_About this exercise_.
Do any lines in the data below contain "وقرح"? If so, copy every one of them.

_Exercise data_.
--- START ---

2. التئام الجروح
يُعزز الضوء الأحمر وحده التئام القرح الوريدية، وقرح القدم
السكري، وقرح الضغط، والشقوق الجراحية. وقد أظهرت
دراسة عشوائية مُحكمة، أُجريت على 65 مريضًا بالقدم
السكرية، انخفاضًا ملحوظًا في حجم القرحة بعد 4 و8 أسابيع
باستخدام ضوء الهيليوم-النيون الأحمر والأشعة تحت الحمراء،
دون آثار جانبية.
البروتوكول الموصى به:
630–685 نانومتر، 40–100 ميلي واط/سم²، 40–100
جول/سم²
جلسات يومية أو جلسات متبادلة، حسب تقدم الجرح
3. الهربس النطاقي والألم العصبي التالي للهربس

--- END ---

_Result of this exercise_.
يُعزز الضوء الأحمر وحده التئام القرح الوريدية، وقرح القدم
السكري، وقرح الضغط، والشقوق الجراحية. وقد أظهرت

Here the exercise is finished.